Heat transfer and pyrolysis gas flow characteristics of light-weight ablative thermal protection system in the blunt body

Thermal protection system (TPS) is the critical system to protect the structure and electronic components of hypersonic vehicles from aerodynamic heating. Since the blunt body suffers the most severe thermal environment in a flight vehicle, the design of TPS for the blunt body is crucial. To investigate the thermal performance of the light-weight ablative material in the blunt body, a multi-dimensional thermal response model is proposed considering heat transfer, pyrolysis gas flow, and gas blowing effect. The characteristics of heat diffusion, pyrolysis process, gas flow, and the effect of pyrolysis gas blowing are investigated. It shows that the developed model can accurately predict temperature and gas flow. The temperature and charred thickness at the stagnation point are the largest, decrease along the surface of the sphere nose, and keep almost the same at the cone. Due to the surface pressure distribution, a large part of the pyrolysis gas in the sphere nose flows through the ablative material and injects into the air at the sphere-cone junction. In contrast, the gas at the cone flows vertically to the cone surface.
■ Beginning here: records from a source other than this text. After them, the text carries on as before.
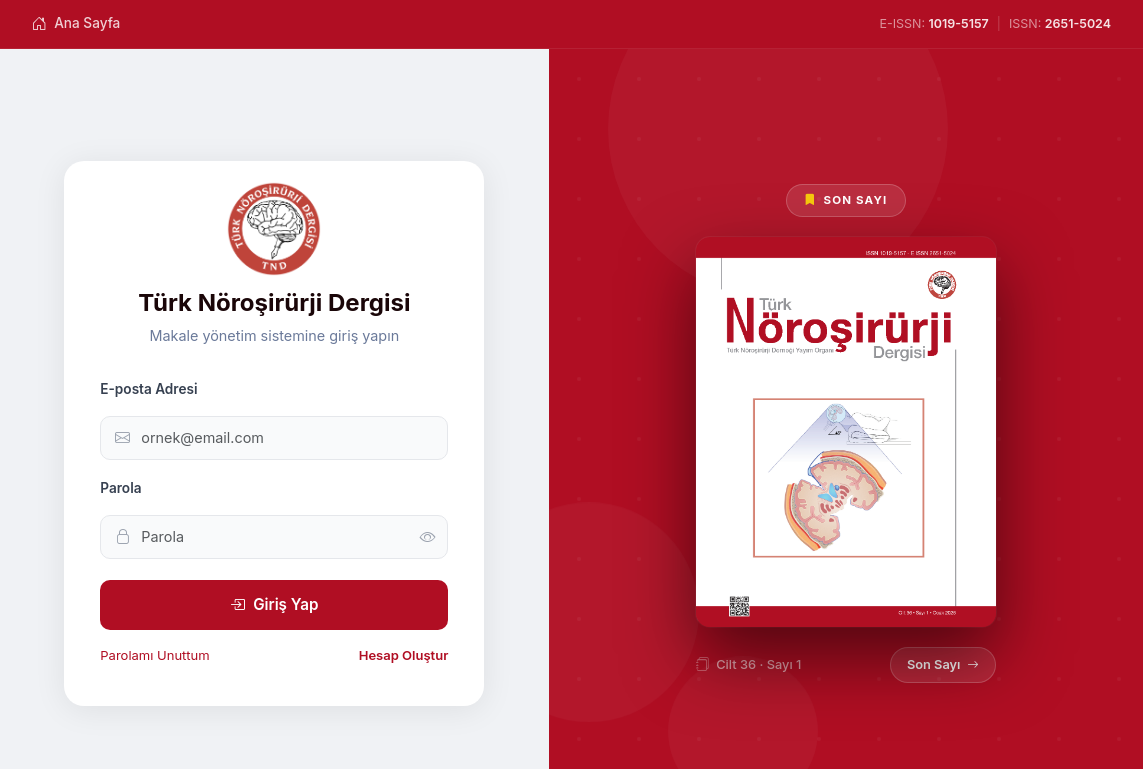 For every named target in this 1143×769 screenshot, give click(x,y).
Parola (120, 488)
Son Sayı (943, 665)
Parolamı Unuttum (154, 655)
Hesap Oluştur (404, 655)
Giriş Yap (274, 605)
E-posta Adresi (148, 389) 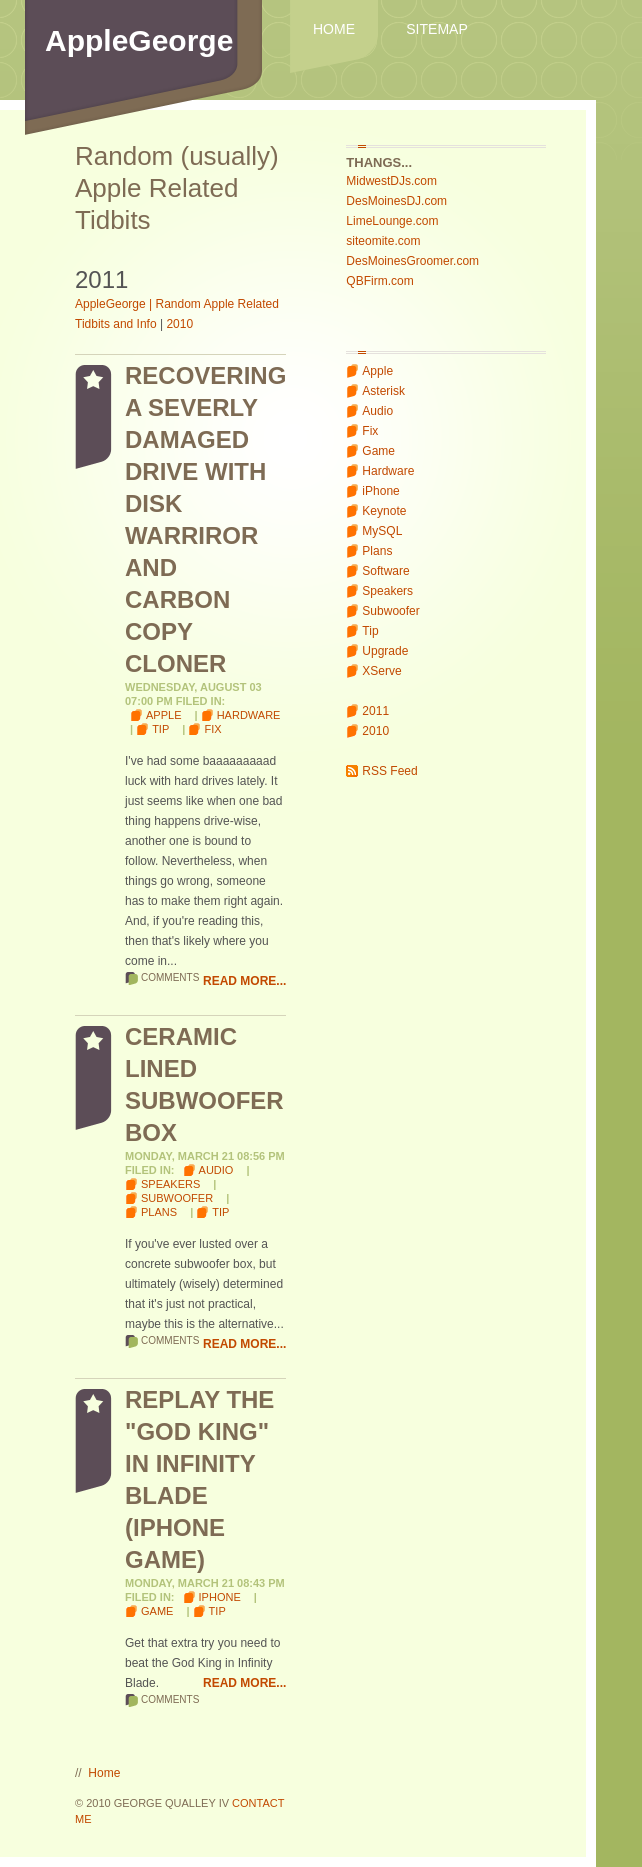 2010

The gas flow rate and pressure decrease as time elapses. Moreover, gas blowing mainly influences the thermal response near the sphere-cone junction, leading to a minimum blowing factor of 0.965 and a max temperature reduction of 7.4% at 100s. The effect of gas blowing is enhanced with the increase of phenolic resin content. This study deepens the understanding of the thermal performance of light-weight ablative material in the blunt body and guides the ablative thermal protection design.